13 Feb 2023

The ticking time bomb of temporary accommodation on a generation of children’s mental health

Last week was Children's Mental Health Week. With over 120,000 children now homeless and living in temporary accommodation (the equivalent of one in every 100 children), and even more families facing housing insecurity as the cost of living crisis deepens, I find myself wondering what this is doing to a generation of children and young people’s mental health.

Temporary accommodation (TA) is broad term given to the housing which local authorities place people in who are in deemed as being in priority need (mostly families with children, pregnant women, or people with disabilities) and eligible (dependent on immigration status), when the authority does not have anywhere suitable straight away. It can include B&Bs, hostels, hotels, private rented houses or flats, and council or housing association properties.

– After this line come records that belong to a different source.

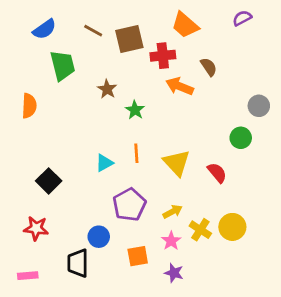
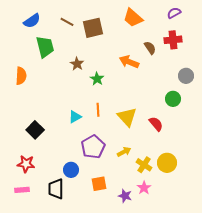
red cross: (163, 56) -> (173, 40), moved
pink star: (171, 241) -> (144, 188), moved
pink rectangle: (28, 276) -> (22, 190), moved

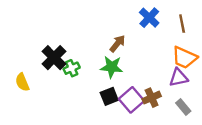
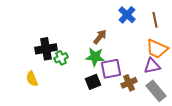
black cross: (54, 58) -> (46, 49), turned 35
yellow semicircle: (22, 82) -> (32, 79), moved
purple square: (132, 100) -> (111, 69), moved, turned 30
gray rectangle: (183, 107) -> (156, 91), size x1.5

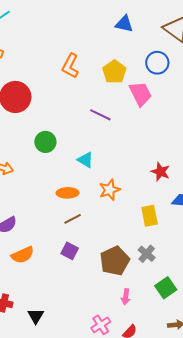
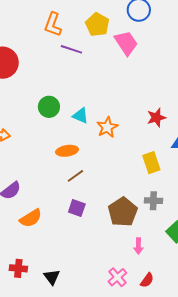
purple line: (100, 115) -> (71, 49), moved
green circle: (45, 142) -> (49, 107), moved
red star: (160, 172) -> (156, 118), turned -30
orange star: (110, 190) -> (107, 127), moved
gray cross: (147, 254) -> (153, 201), turned -30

Because it is largely hidden from public view, in a way that rough sleeping isn’t, the crisis of homeless families living in TA has, until quite recently, gone largely unnoticed by the general public. The terminology probably doesn’t help either. Temporary accommodation sounds fairly neutral - conjuring up images of a few nights in a hotel or an apartment, which sounds pleasant enough - a narrative heartily stoked up by the right-wing press narratives. The reality is sometimes so shockingly different it is breath-taking.

There are families living in TA for years, meaning it is not really temporary at all. Data from Shelter in 2022 revealed two-thirds of families living in TA have been there for more than 12 months, this rises to more than four-fifths in London. Some families have been living in TA for more than 10 years.

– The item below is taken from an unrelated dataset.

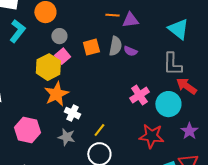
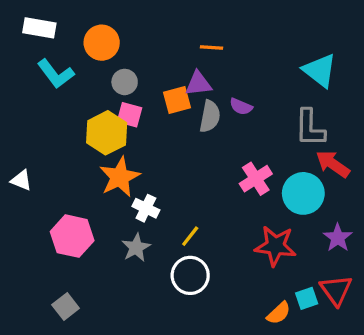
purple triangle: (130, 20) -> (198, 84), moved
cyan L-shape: (17, 31) -> (56, 74), turned 105
gray semicircle: (115, 46) -> (210, 116), moved
pink square: (62, 56) -> (130, 115), turned -35
gray star: (66, 137) -> (136, 248), turned 30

The reality of TA is that it is often very overcrowded and sometimes very poor quality. Children have to share beds with siblings or parents, with little to no space for belongings. Young children have no room to play safely or even learn to walk, and older children have nowhere to do their homework, nowhere to have friends over, and no privacy. Parents struggle to feed their children decent meals without suitable cooking facilities, reliant on expensive and unhealthy takeaways or what they can heat up with a kettle or maybe, if they are lucky, a microwave. Children and young people are getting to school, tired, late, or hungry often travelling long distances to their schools from their TA. Families are cut off from their support networks placed out of area. The reality is children and families are living in limbo and moving frequently with uncertainty and insecurity always hanging over them; this reality is as far removed from the dreamy notions of pleasant mini breaks as you can get.

The All Party Parliamentary Group (APPG) on temporary accommodation call for evidence report gathered written and photographic testimonies of condition of TA from people with who live in it, have lived in it or support those who do. These paint a clear picture of a growing population of children trapped in substandard TA and suffering hardship and declining mental health as a consequence. Over a quarter of parents in Shelter's growing up homeless research said their child was often unhappy or depressed as a result of living in TA.

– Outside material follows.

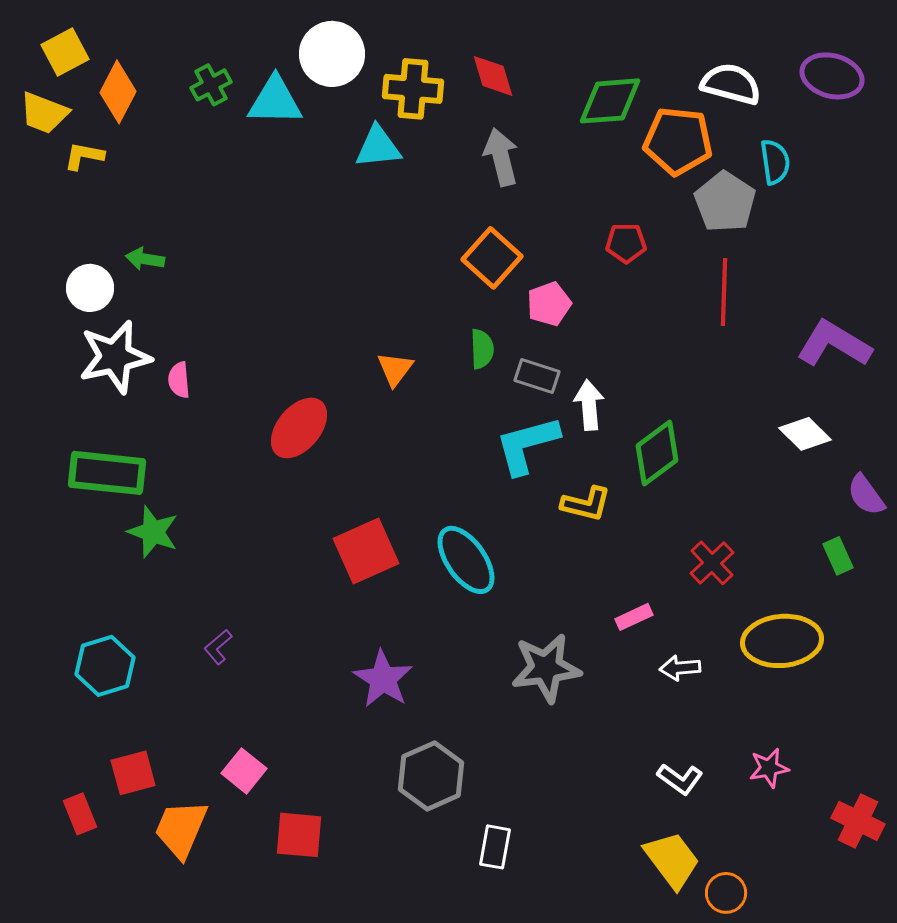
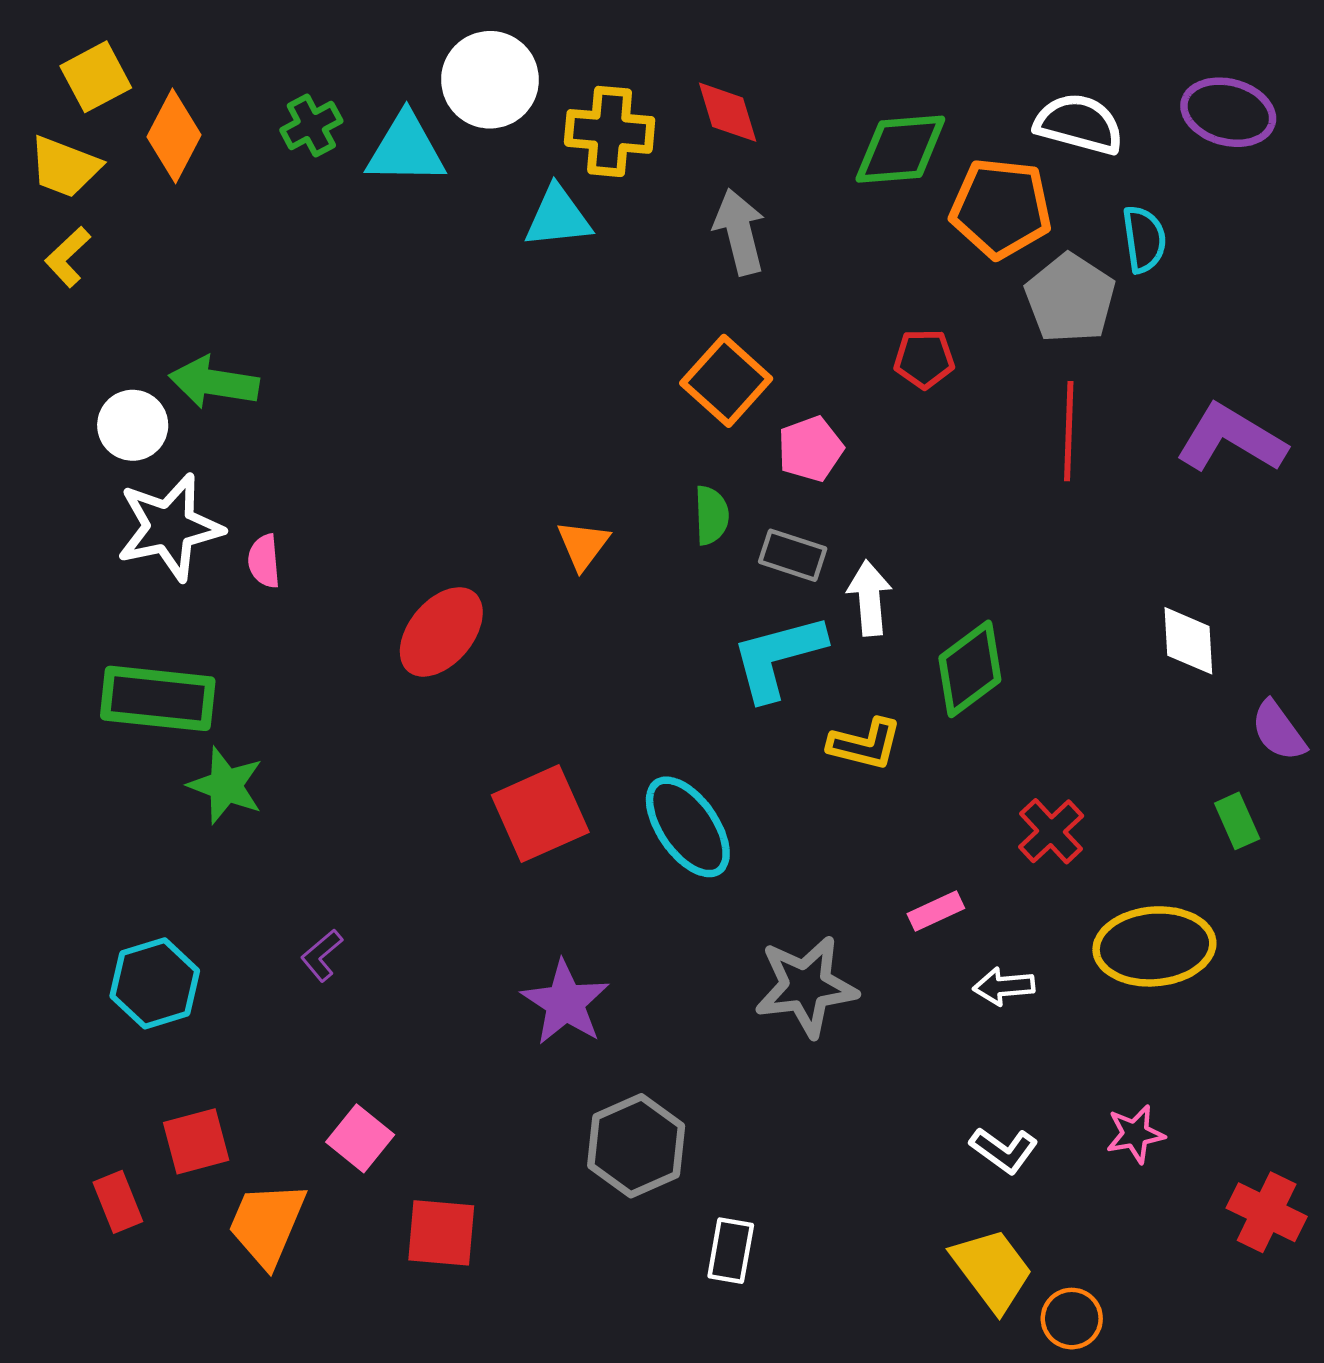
yellow L-shape: (84, 156) -> (68, 257), moved, turned -54
green arrow: (145, 259) -> (214, 382), size x1.5
purple L-shape: (834, 344) -> (1231, 439), moved
white diamond: (805, 434) -> (1188, 641), turned 42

The pressures on local authorities for to find accommodation for homeless families has increased dramatically in recent years, whilst the housing options local authorities have to support people have reduced. In this country we have a chronic and catastrophic undersupply of social housing (which would be the most suitable tenure for around 1.6 million households in housing need). We also have rapidly rising private rents (last year private rents rose at the fastest rate since the ONS data series began), and a situation where the Local Housing Allowance (the rates used to calculate housing benefit for tenants renting from private landlords) no longer covers the cost of rents in many parts of the country. Combine these factors together and we have a situation where families are left in accommodation which is supposed to be temporary for extended periods of time because there is not anywhere suitable and affordable to move them to. Local authorities TA resources are full to overflowing and councils are having to look further afield and for cheaper options. The system is well and truly broken.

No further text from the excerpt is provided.